Furthermore, since the telephoto lens and the wide-angle lens are unnecessary, the configuration does not need to secure a thickness of the lens or a thickness according to a focal length of the lens. Therefore, the configuration of the entire device can be reduced in size and weight, and furthermore, a thin device configuration can be achieved with respect to the incident direction of the incident light (a profile can be reduced).

<Function Realized by Imaging Device>

Next, with reference to a functional block diagram of FIG. 7, functions implemented by the imaging device 101 of the present disclosure will be described.
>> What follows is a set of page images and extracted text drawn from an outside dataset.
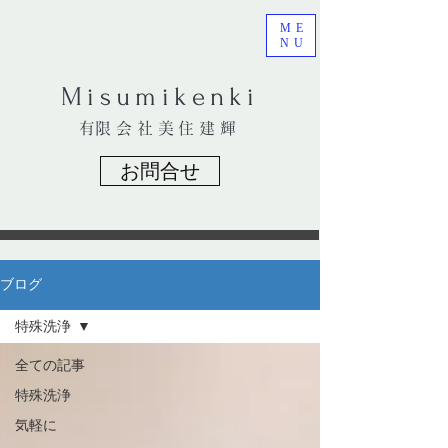
ME
NU
​Misumikenki
​有限会社美住建輝
お問合せ
ブログ
特殊洗浄
全ての記事
特殊洗浄
気軽に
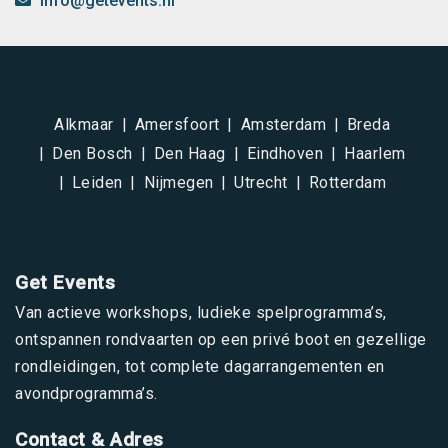
info@getevents.nl
Alkmaar
Amersfoort
Amsterdam
Breda
Den Bosch
Den Haag
Eindhoven
Haarlem
Leiden
Nijmegen
Utrecht
Rotterdam
Get Events
Van actieve workshops, ludieke spelprogramma’s,
ontspannen rondvaarten op een privé boot en gezellige
rondleidingen, tot complete dagarrangementen en
avondprogramma’s.
Contact & Adres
The imaging device 101 of the present disclosure includes a control unit 211 and an output unit 212 in addition to the mask 111, the telephoto sensor 112, the wide-angle sensor 113, and the image processing unit 114.

The control unit 211 includes a processor, a memory, and the like, and controls the entire operation of the imaging device 101.

The output unit 212 is a configuration to output a processing result of the image processing unit 114, and is, for example, a display device or the like such as a liquid crystal display (LCD) or an organic electro luminescence (EL) that displays an image with an intermediate angle of view, or a recording device or the like that records an image with an intermediate angle of view as data on a recording medium.

On the basis of the telephoto imaging result and the wide-angle imaging result imaged by the telephoto sensor 112 and the wide-angle sensor 113, the image processing unit 114 reconstructs and synthesizes a telephoto image and a wide-angle image, to generate an image having an intermediate angle of view, and outputs the image to the output unit 212.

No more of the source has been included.